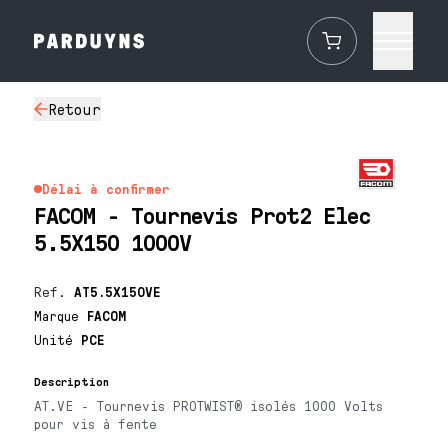
Retour
Délai à confirmer
FACOM - Tournevis Prot2 Elec
5.5X150 1000V
Ref.
AT5.5X150VE
Marque
FACOM
Unité
PCE
Description
AT.VE - Tournevis PROTWIST® isolés 1000 Volts
pour vis à fente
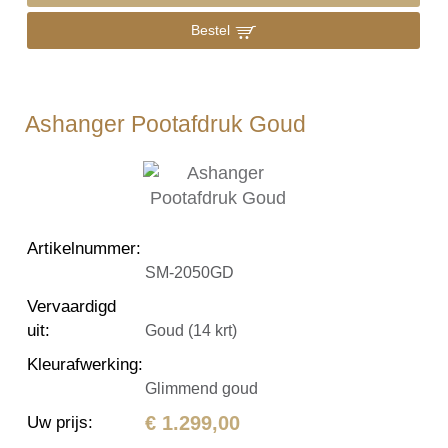
Bestel
Ashanger Pootafdruk Goud
Artikelnummer
:
SM-2050GD
Vervaardigd
uit
:
Goud (14 krt)
Kleurafwerking
:
Glimmend goud
€ 1.299,00
Uw prijs
:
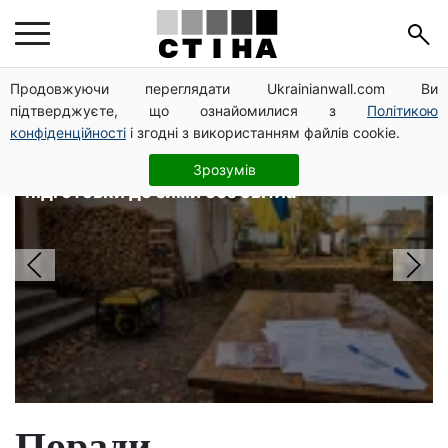
Головні новини
Продовжуючи переглядати Ukrainianwall.com Ви
підтверджуєте, що ознайомилися з
Політикою
конфіденційності
і згодні з використанням файлів cookie.
Зарядна станція 1 кВт·год на 8
годин, генератор — за 6 метрів: гід
Зрозумів
підготовки до зими без світла
Поради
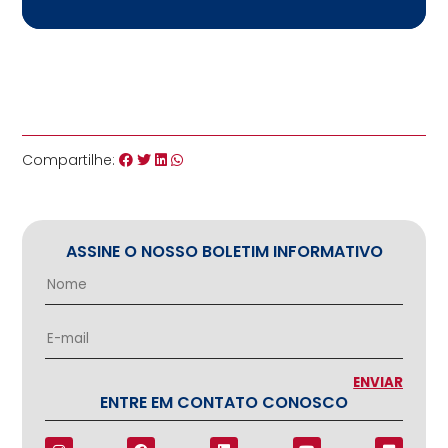
Compartilhe:
ASSINE O NOSSO BOLETIM INFORMATIVO
ENTRE EM CONTATO CONOSCO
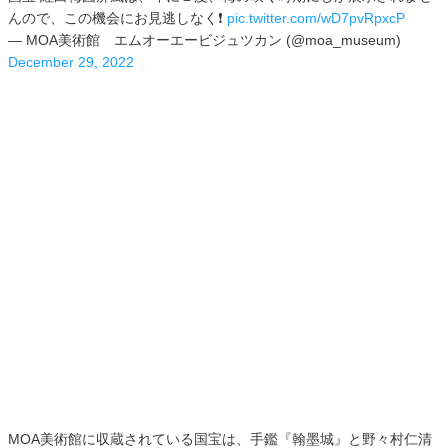
んので、この機会にお見逃しなく❗️
pic.twitter.com/wD7pvRpxcP
— MOA美術館 エムオーエービジュツカン (@moa_museum)
December 29, 2022
MOA美術館に収蔵されている国宝は、手鑑『翰墨城』と野々村仁清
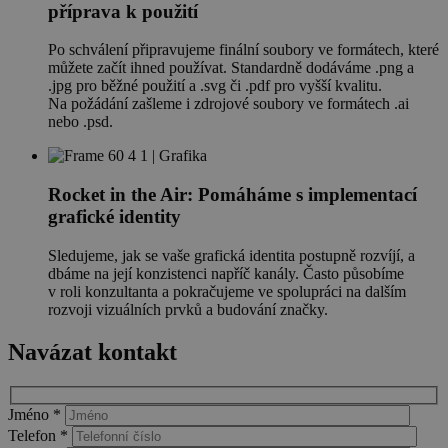
příprava k použití
Po schválení připravujeme finální soubory ve formátech, které
můžete začít ihned používat. Standardně dodáváme .png a
.jpg pro běžné použití a .svg či .pdf pro vyšší kvalitu.
Na požádání zašleme i zdrojové soubory ve formátech .ai
nebo .psd.
Rocket in the Air: Pomáháme s implementací
grafické identity
Sledujeme, jak se vaše grafická identita postupně rozvíjí, a
dbáme na její konzistenci napříč kanály. Často působíme
v roli konzultanta a pokračujeme ve spolupráci na dalším
rozvoji vizuálních prvků a budování značky.
Navázat kontakt
Jméno *
Telefon *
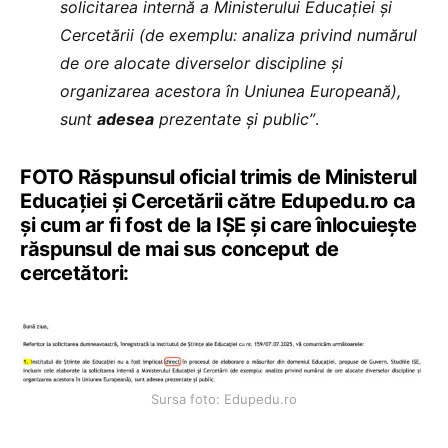
solicitarea internă a Ministerului Educației și
Cercetării (de exemplu: analiza privind numărul
de ore alocate diverselor discipline și
organizarea acestora în Uniunea Europeană),
sunt
adesea
prezentate și public”
.
FOTO Răspunsul oficial trimis de Ministerul
Educației și Cercetării către Edupedu.ro ca
și cum ar fi fost de la IȘE și care înlocuiește
răspunsul de mai sus conceput de
cercetători:
Sursa foto: Edupedu.ro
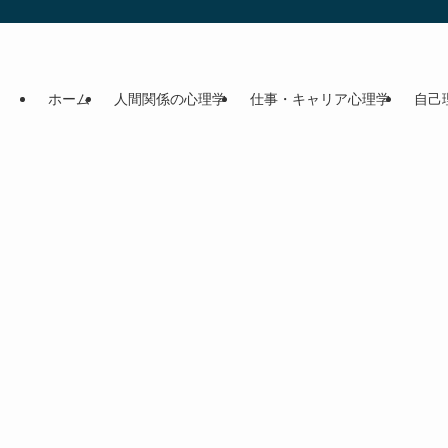
ホーム
人間関係の心理学
仕事・キャリア心理学
自己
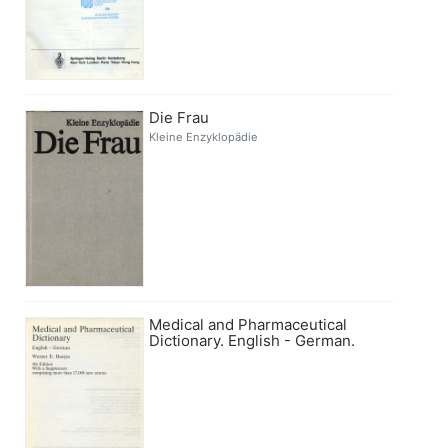
Die Frau
Kleine Enzyklopädie
Medical and Pharmaceutical
Dictionary. English - German.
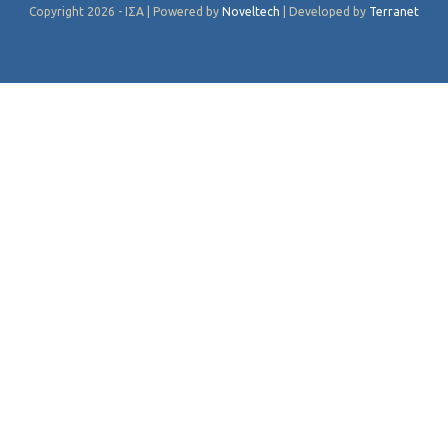
Copyright 2026 - ΙΣΑ | Powered by
Noveltech
| Developed by
Terranet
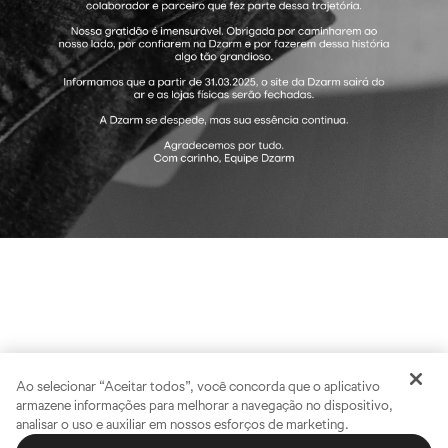
Ao selecionar “Aceitar todos”, você concorda que o aplicativo
armazene informações para melhorar a navegação no dispositivo,
analisar o uso e auxiliar em nossos esforços de marketing.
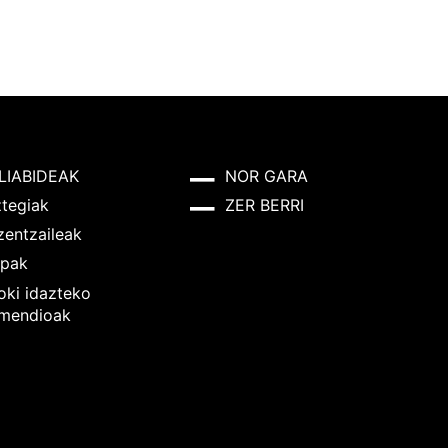
LIABIDEAK
NOR GARA
ztegiak
ZER BERRI
zentzaileak
pak
oki idazteko
mendioak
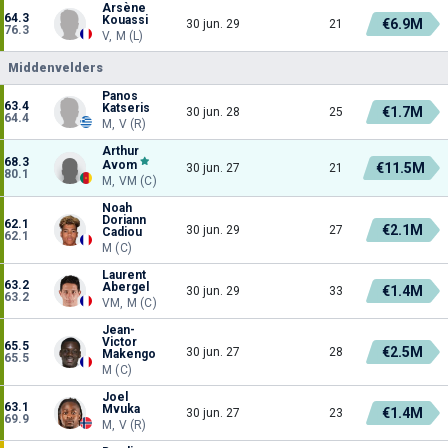
Arsène
64.3
Kouassi
€6.9M
30 jun. 29
21
76.3
V, M (L)
Middenvelders
Panos
63.4
Katseris
€1.7M
30 jun. 28
25
64.4
M, V (R)
Arthur
68.3
Avom
€11.5M
30 jun. 27
21
80.1
M, VM (C)
Noah
Doriann
62.1
€2.1M
30 jun. 29
27
Cadiou
62.1
M (C)
Laurent
63.2
Abergel
€1.4M
30 jun. 29
33
63.2
VM, M (C)
Jean-
Victor
65.5
€2.5M
30 jun. 27
28
Makengo
65.5
M (C)
Joel
63.1
Mvuka
€1.4M
30 jun. 27
23
69.9
M, V (R)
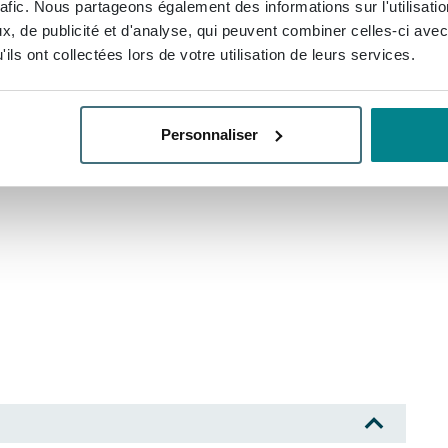
rafic. Nous partageons également des informations sur l'utilisati
, de publicité et d'analyse, qui peuvent combiner celles-ci avec
ils ont collectées lors de votre utilisation de leurs services.
Personnaliser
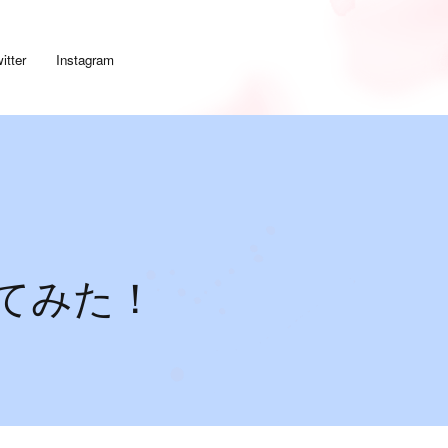
itter
Instagram
めてみた！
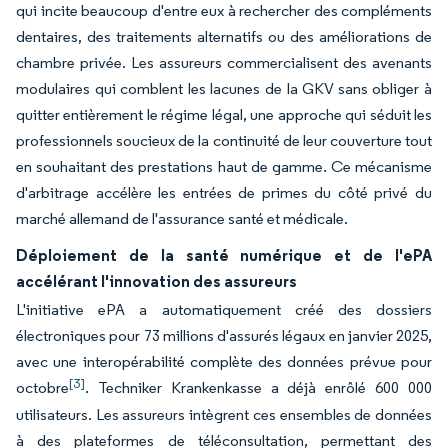
qui incite beaucoup d'entre eux à rechercher des compléments
dentaires, des traitements alternatifs ou des améliorations de
chambre privée. Les assureurs commercialisent des avenants
modulaires qui comblent les lacunes de la GKV sans obliger à
quitter entièrement le régime légal, une approche qui séduit les
professionnels soucieux de la continuité de leur couverture tout
en souhaitant des prestations haut de gamme. Ce mécanisme
d'arbitrage accélère les entrées de primes du côté privé du
marché allemand de l'assurance santé et médicale.
Déploiement de la santé numérique et de l'ePA
accélérant l'innovation des assureurs
L'initiative ePA a automatiquement créé des dossiers
électroniques pour 73 millions d'assurés légaux en janvier 2025,
avec une interopérabilité complète des données prévue pour
[3]
octobre
. Techniker Krankenkasse a déjà enrôlé 600 000
utilisateurs. Les assureurs intègrent ces ensembles de données
à des plateformes de téléconsultation, permettant des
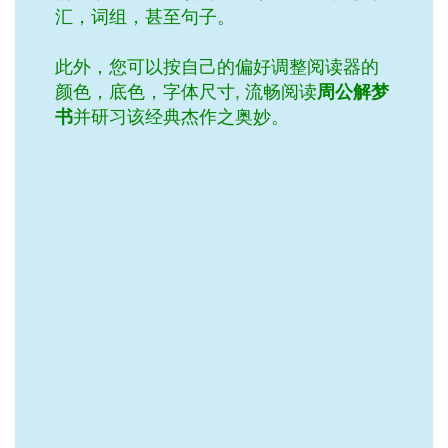
汇，词组，甚至句子。
此外，您可以按自己的偏好调整阅读器的
颜色，底色，字体尺寸, 流畅阅读
周公解梦
书
并研习该经典杰作之奥妙。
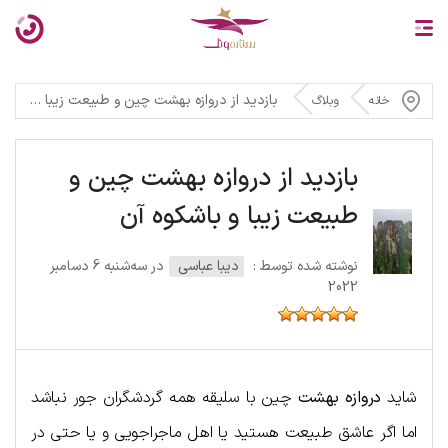
بازدید از دروازه بهشت چین و طبیعت زیبا و باشکوه آن
خانه
وبلاگ
بازدید از دروازه بهشت چین و
طبیعت زیبا و باشکوه آن
نوشته شده توسط :
دیبا عباسی
در سه‌شنبه 6 دسامبر
2022
شاید
دروازه بهشت
چین با سلیقه همه گردشگران جور نباشد
اما اگر عاشق طبیعت هستید یا اهل ماجراجویی و یا حتی در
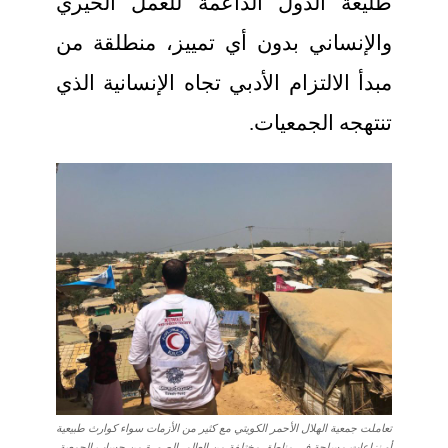
طليعة الدول الداعمة للعمل الخيري
والإنساني بدون أي تمييز، منطلقة من
مبدأ الالتزام الأدبي تجاه الإنسانية الذي
تنتهجه الجمعيات.
تعاملت جمعية الهلال الأحمر الكويتي مع كثير من الأزمات سواء كوارث طبيعية
أو نزاعات مسلحة في مناطق مختلفة من العالم. الصورة من حساب الجمعية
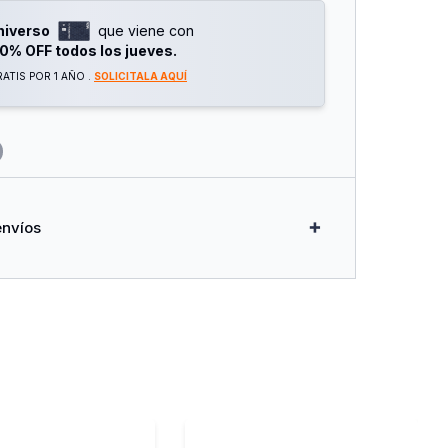
niverso
que viene con
0% OFF todos los jueves.
ATIS POR 1 AÑO .
SOLICITALA AQUÍ
envíos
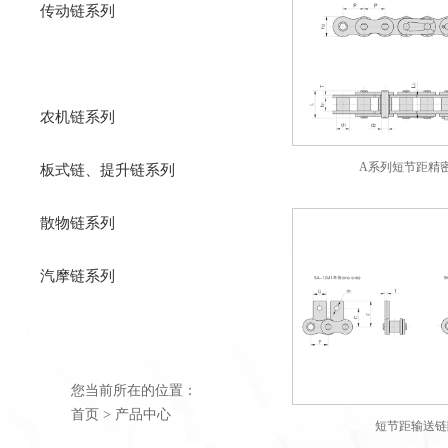
传动链系列
输送链系列
农机链系列
A系列短节距精
板式链、提升链系列
散物链系列
汽摩链系列
您当前所在的位置：
首页
> 产品中心
短节距输送链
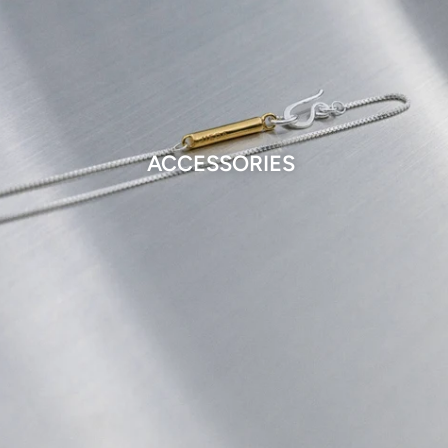
ACCESSORIES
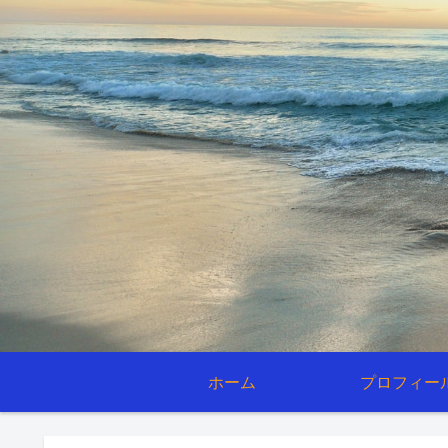
ホーム
プロフィー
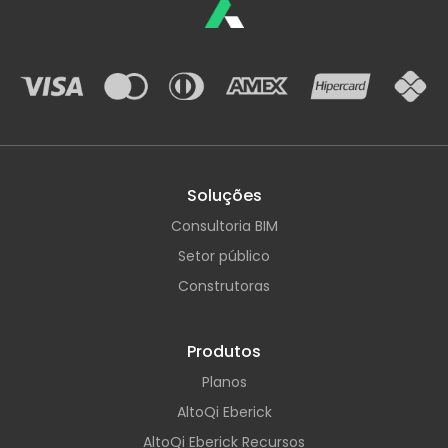
Soluções
Consultoria BIM
Setor público
Construtoras
Produtos
Planos
AltoQi Eberick
AltoQi Eberick Recursos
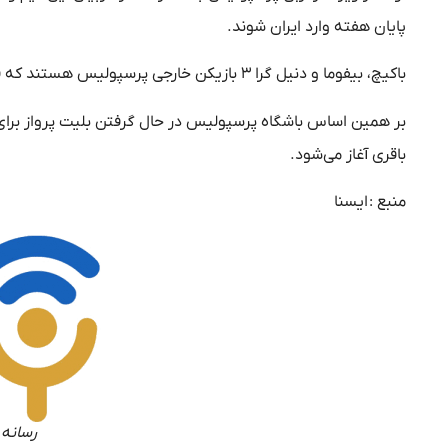
پایان هفته وارد ایران شوند.
باکیچ، بیفوما و دنیل گرا ۳ بازیکن خارجی پرسپولیس هستند که قرار است به تمرینات این تیم اضافه شوند.
بر همین اساس باشگاه پرسپولیس در حال گرفتن بلیت پرواز برای 
باقری آغاز می‌شود.
منبع :
ايسنا
رسانه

Task requirements: Transcribe the listing above verbatim. No picture belongs in the result.

Result of this exercise:
Retour
Délai à confirmer
FACOM - Tournevis Prot2 Elec
5.5X150 1000V
Ref.
AT5.5X150VE
Marque
FACOM
Unité
PCE
Description
AT.VE - Tournevis PROTWIST® isolés 1000 Volts
pour vis à fente
Bestel
Ashanger Pootafdruk Goud
Artikelnummer
:
SM-2050GD
Vervaardigd
uit
:
Goud (14 krt)
Kleurafwerking
:
Glimmend goud
€ 1.299,00
Uw prijs
:
Головні новини
Продовжуючи переглядати Ukrainianwall.com Ви
підтверджуєте, що ознайомилися з
Політикою
конфіденційності
і згодні з використанням файлів cookie.
Зарядна станція 1 кВт·год на 8
годин, генератор — за 6 метрів: гід
Зрозумів
підготовки до зими без світла
Поради
Compartilhe:
ASSINE O NOSSO BOLETIM INFORMATIVO
ENTRE EM CONTATO CONOSCO
んので、この機会にお見逃しなく❗️
pic.twitter.com/wD7pvRpxcP
— MOA美術館 エムオーエービジュツカン (@moa_museum)
December 29, 2022
MOA美術館に収蔵されている国宝は、手鑑『翰墨城』と野々村仁清
příprava k použití
Po schválení připravujeme finální soubory ve formátech, které
můžete začít ihned používat. Standardně dodáváme .png a
.jpg pro běžné použití a .svg či .pdf pro vyšší kvalitu.
Na požádání zašleme i zdrojové soubory ve formátech .ai
nebo .psd.
Rocket in the Air: Pomáháme s implementací
grafické identity
Sledujeme, jak se vaše grafická identita postupně rozvíjí, a
dbáme na její konzistenci napříč kanály. Často působíme
v roli konzultanta a pokračujeme ve spolupráci na dalším
rozvoji vizuálních prvků a budování značky.
Navázat kontakt
Jméno *
Telefon *
solicitarea internă a Ministerului Educației și
Cercetării (de exemplu: analiza privind numărul
de ore alocate diverselor discipline și
organizarea acestora în Uniunea Europeană),
sunt
adesea
prezentate și public”
.
FOTO Răspunsul oficial trimis de Ministerul
Educației și Cercetării către Edupedu.ro ca
și cum ar fi fost de la IȘE și care înlocuiește
răspunsul de mai sus conceput de
cercetători:
Sursa foto: Edupedu.ro
ホーム
人間関係の心理学
仕事・キャリア心理学
自己
Die Frau
Kleine Enzyklopädie
Medical and Pharmaceutical
Dictionary. English - German.
Copyright 2026 - ΙΣΑ | Powered by
Noveltech
| Developed by
Terranet
Ao selecionar “Aceitar todos”, você concorda que o aplicativo
armazene informações para melhorar a navegação no dispositivo,
analisar o uso e auxiliar em nossos esforços de marketing.
LIABIDEAK
NOR GARA
ztegiak
ZER BERRI
zentzaileak
pak
oki idazteko
mendioak
Arsène
64.3
Kouassi
€6.9M
30 jun. 29
21
76.3
V, M (L)
Middenvelders
Panos
63.4
Katseris
€1.7M
30 jun. 28
25
64.4
M, V (R)
Arthur
68.3
Avom
€11.5M
30 jun. 27
21
80.1
M, VM (C)
Noah
Doriann
62.1
€2.1M
30 jun. 29
27
Cadiou
62.1
M (C)
Laurent
63.2
Abergel
€1.4M
30 jun. 29
33
63.2
VM, M (C)
Jean-
Victor
65.5
€2.5M
30 jun. 27
28
Makengo
65.5
M (C)
Joel
63.1
Mvuka
€1.4M
30 jun. 27
23
69.9
M, V (R)
rafic. Nous partageons également des informations sur l'utilisati
, de publicité et d'analyse, qui peuvent combiner celles-ci avec
ils ont collectées lors de votre utilisation de leurs services.
Personnaliser
itter
Instagram
めてみた！
qui incite beaucoup d'entre eux à rechercher des compléments
dentaires, des traitements alternatifs ou des améliorations de
chambre privée. Les assureurs commercialisent des avenants
modulaires qui comblent les lacunes de la GKV sans obliger à
quitter entièrement le régime légal, une approche qui séduit les
professionnels soucieux de la continuité de leur couverture tout
en souhaitant des prestations haut de gamme. Ce mécanisme
d'arbitrage accélère les entrées de primes du côté privé du
marché allemand de l'assurance santé et médicale.
Déploiement de la santé numérique et de l'ePA
accélérant l'innovation des assureurs
L'initiative ePA a automatiquement créé des dossiers
électroniques pour 73 millions d'assurés légaux en janvier 2025,
avec une interopérabilité complète des données prévue pour
[3]
octobre
. Techniker Krankenkasse a déjà enrôlé 600 000
utilisateurs. Les assureurs intègrent ces ensembles de données
à des plateformes de téléconsultation, permettant des
汇，词组，甚至句子。
此外，您可以按自己的偏好调整阅读器的
颜色，底色，字体尺寸, 流畅阅读
周公解梦
书
并研习该经典杰作之奥妙。
بازدید از دروازه بهشت چین و طبیعت زیبا و باشکوه آن
خانه
وبلاگ
بازدید از دروازه بهشت چین و
طبیعت زیبا و باشکوه آن
نوشته شده توسط :
دیبا عباسی
در سه‌شنبه 6 دسامبر
2022
شاید
دروازه بهشت
چین با سلیقه همه گردشگران جور نباشد
اما اگر عاشق طبیعت هستید یا اهل ماجراجویی و یا حتی در
طليعة الدول الداعمة للعمل الخيري
والإنساني بدون أي تمييز، منطلقة من
مبدأ الالتزام الأدبي تجاه الإنسانية الذي
تنتهجه الجمعيات.
تعاملت جمعية الهلال الأحمر الكويتي مع كثير من الأزمات سواء كوارث طبيعية
أو نزاعات مسلحة في مناطق مختلفة من العالم. الصورة من حساب الجمعية
niverso
que viene con
0% OFF todos los jueves.
ATIS POR 1 AÑO .
SOLICITALA AQUÍ
envíos
传动链系列
输送链系列
农机链系列
A系列短节距精
板式链、提升链系列
散物链系列
汽摩链系列
您当前所在的位置：
首页
> 产品中心
短节距输送链
ACCESSORIES
ホーム
プロフィー
Soluções
Consultoria BIM
Setor público
Construtoras
Produtos
Planos
AltoQi Eberick
AltoQi Eberick Recursos
پایان هفته وارد ایران شوند.
باکیچ، بیفوما و دنیل گرا ۳ بازیکن خارجی پرسپولیس هستند که قرار است به تمرینات این تیم اضافه شوند.
بر همین اساس باشگاه پرسپولیس در حال گرفتن بلیت پرواز برای 
باقری آغاز می‌شود.
منبع :
ايسنا
رسانه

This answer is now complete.